2006-12-26 04:12:04 · 1 answers · asked by suba k 1 in Science & Mathematics ➔ Mathematics
There is no largest pair that satisfies this.
We will prove this, and, in fact, show
that all the n which satisfy this equation are
the Fibonacci numbers.
The given equation implies that
1). m² -mn-n² = -1
or
2). m²-mn-n² = 1.
I'll give the details for case 1 and just repeat
the essentials for case 2.
m² -mn-(n²-1) = 0
This is a quadratic equation and, since
we want it to have integer solutions, its
discriminant, n² + 4(n²-1) must be a square, call it x².
So x² - 5n² = -4. (*)
This is a Pell equation, so there are indeed
infinitely many solutions to it. Let's find them.
It turns out that all the integer solutions to this equation
are given by
(x, n) = [(1+√5)/2]^k,
where k is odd.
But we can prove by induction that
[(1+√5)/2]^k = (L_k + F_k√5)/2
for ALL k, where F_k is the kth Fibonacci number
and L_k is the kth Lucas number, defined by
L_1 = 1, L_2 = 3, L_(n+1) = L_n + L_(n-1).
So all the solutions of (*) are
given by (x,n) = (L_k, F_k), where k is odd.

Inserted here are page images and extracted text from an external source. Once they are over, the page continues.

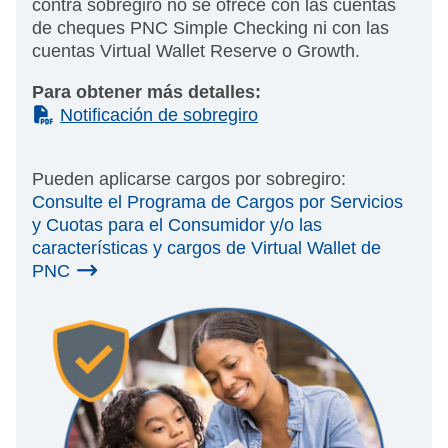
contra sobregiro no se ofrece con las cuentas
de cheques PNC Simple Checking ni con las
cuentas Virtual Wallet Reserve o Growth.
Para obtener más detalles:
(PDF)
Notificación de sobregiro
Pueden aplicarse cargos por sobregiro:
Consulte el Programa de Cargos por Servicios
y Cuotas para el Consumidor y/o las
características y cargos de Virtual Wallet de
PNC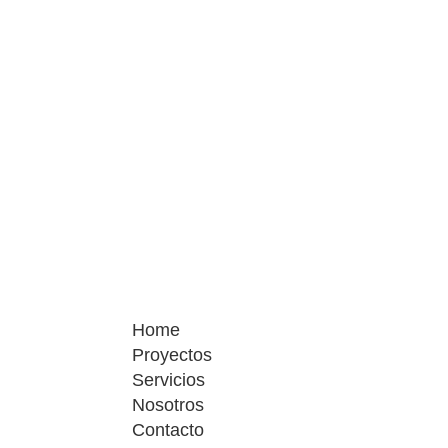
Home
Proyectos
Servicios
Nosotros
Contacto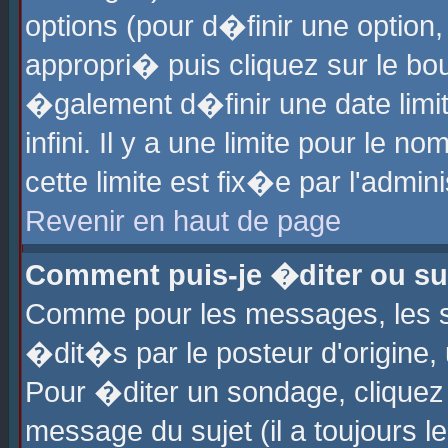
options (pour d�finir une optio
appropri� puis cliquez sur le b
�galement d�finir une date limi
infini. Il y a une limite pour le 
cette limite est fix�e par l'admin
Revenir en haut de page
Comment puis-je �diter ou s
Comme pour les messages, les 
�dit�s par le posteur d'origine,
Pour �diter un sondage, cliquez 
message du sujet (il a toujours l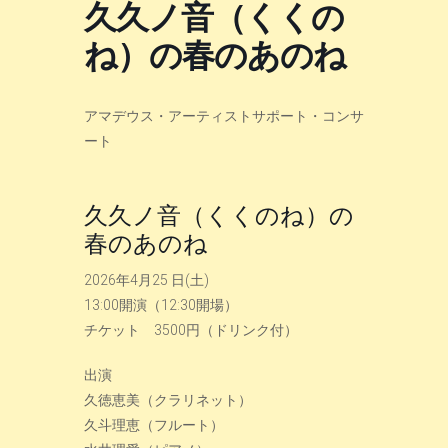
久久ノ音（くくの
ね）の春のあのね
アマデウス・アーティストサポート・コンサ
ート
久久ノ音（くくのね）の
春のあのね
2026年4月25 日(土)
13:00開演（12:30開場）
チケット 3500円（ドリンク付）
出演
久徳恵美（クラリネット）
久斗理恵（フルート）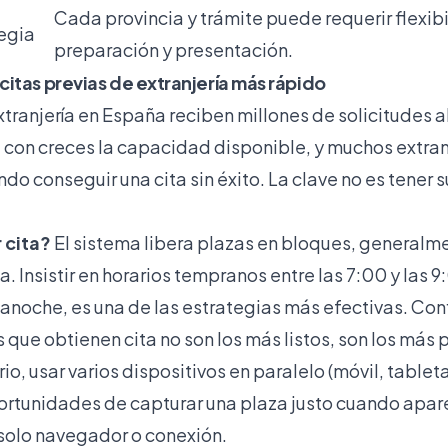
Cada provincia y trámite puede requerir flexib
egia
preparación y presentación.
itas previas de extranjería más rápido
xtranjería en España reciben millones de solicitudes a
on creces la capacidad disponible, y muchos extra
o conseguir una cita sin éxito. La clave no es tener s
 cita?
El sistema libera plazas en bloques, generalm
na.
Insistir en horarios tempranos
entre las 7:00 y las 9
ianoche, es una de las estrategias más efectivas. Con
 que obtienen cita no son los más listos, son los más 
o, usar varios dispositivos en paralelo (móvil, tablet
portunidades de capturar una plaza justo cuando apar
solo navegador o conexión.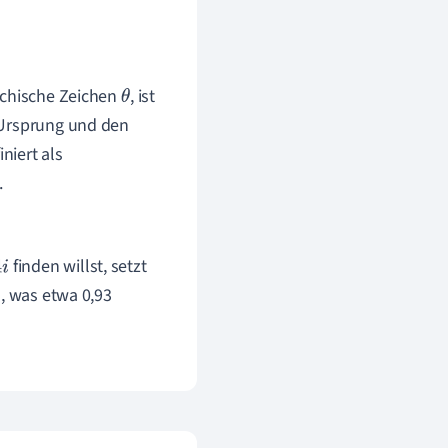
echische Zeichen
, ist
θ
 Ursprung und den
niert als
.
finden willst, setzt
, was etwa 0,93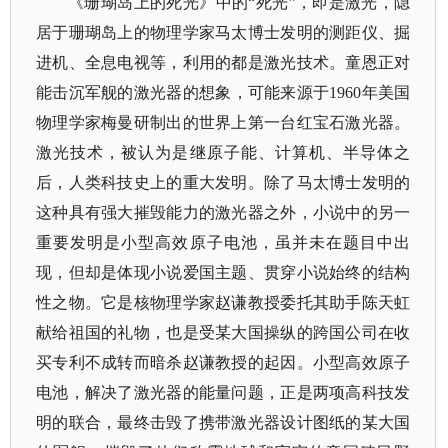
《珊瑚岛上的死光》中的
“死光”，即是激光，隐
居于珊瑚岛上的物理学家马太博士发明的测距仪、掘
进机、全息电视等，利用的都是激光技术。童恩正对
能击沉军舰的激光器的想象，可能来源于1960年美国
物理学家梅曼研制出的世界上第一台红宝石激光器。
激光技术，被认为是继原子能、计算机、半导体之
后，人类科技史上的重大发明。除了马太博士发明的
这种具有强大摧毁能力的激光器之外，小说中的另一
重要发明是小型高效原子电池，虽并未在题目中出
现，但却是体现小说爱国主题、贯穿小说始终的结构
性之物。它是核物理学家赵谦教授委托其助手陈天虹
献给祖国的礼物，也是受某大国操纵的跨国公司在收
买专利不成转而暗杀赵谦教授的起因。小型高效原子
电池，解决了激光器的能量问题，正是两项高科技发
明的联合，最终击毁了携带激光器设计图纸的某大国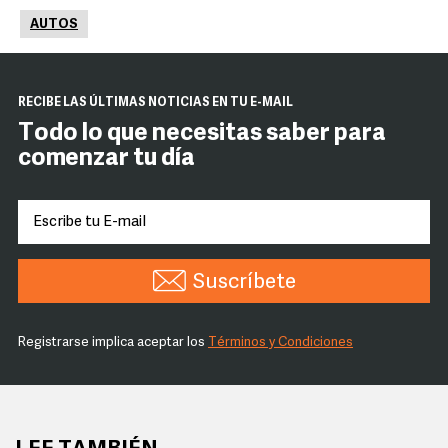
AUTOS
RECIBE LAS ÚLTIMAS NOTICIAS EN TU E-MAIL
Todo lo que necesitas saber para
comenzar tu día
Suscríbete
Registrarse implica aceptar los
Términos y Condiciones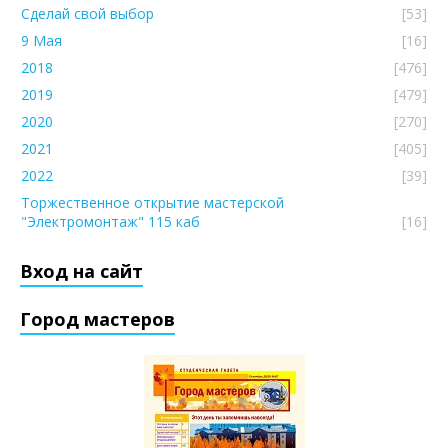
Сделай свой выбор
[53]
9 Мая
[16]
2018
[476]
2019
[479]
2020
[270]
2021
[405]
2022
[39]
Торжественное открытие мастерской
"Электромонтаж" 115 каб
[16]
Вход на сайт
Город мастеров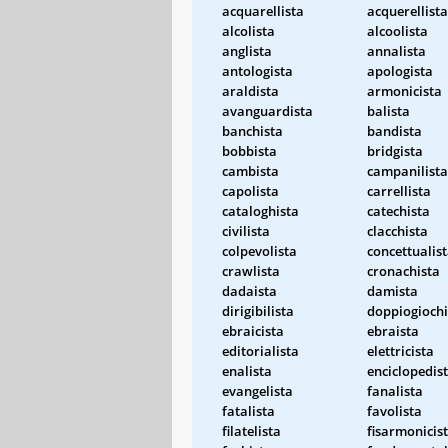
acquarellista
acquerellista
alcolista
alcoolista
anglista
annalista
antologista
apologista
araldista
armonicista
avanguardista
balista
banchista
bandista
bobbista
bridgista
cambista
campanilista
capolista
carrellista
cataloghista
catechista
civilista
clacchista
colpevolista
concettualis
crawlista
cronachista
dadaista
damista
dirigibilista
doppiogiochi
ebraicista
ebraista
editorialista
elettricista
enalista
enciclopedis
evangelista
fanalista
fatalista
favolista
filatelista
fisarmonicis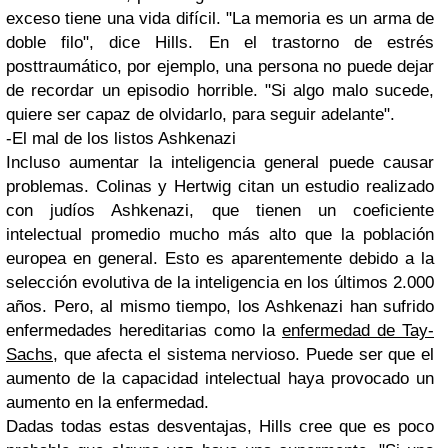
exceso tiene una vida difícil. "La memoria es un arma de
doble filo", dice Hills. En el trastorno de estrés
posttraumático, por ejemplo, una persona no puede dejar
de recordar un episodio horrible. "Si algo malo sucede,
quiere ser capaz de olvidarlo, para seguir adelante".
-El mal de los listos Ashkenazi
Incluso aumentar la inteligencia general puede causar
problemas. Colinas y Hertwig citan un estudio realizado
con judíos Ashkenazi, que tienen un coeficiente
intelectual promedio mucho más alto que la población
europea en general. Esto es aparentemente debido a la
selección evolutiva de la inteligencia en los últimos 2.000
años. Pero, al mismo tiempo, los Ashkenazi han sufrido
enfermedades hereditarias como la
enfermedad de Tay-
Sachs
, que afecta el sistema nervioso. Puede ser que el
aumento de la capacidad intelectual haya provocado un
aumento en la enfermedad.
Dadas todas estas desventajas, Hills cree que es poco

Sorry to leave out the gory details of all
the proofs, but typing math in this setting
is just awful!
For the second case we get
x² - 5n² = 4,
and all the solutions to this equation are given by
(x,n) = (L-k, F_k), where k is even.
So the set of n satisfying the original equation
is the set of Fibonacci numbers.
2006-12-26 09:35:53 · answer #1 · answered by steiner1745 7 · 0⤊ 0⤋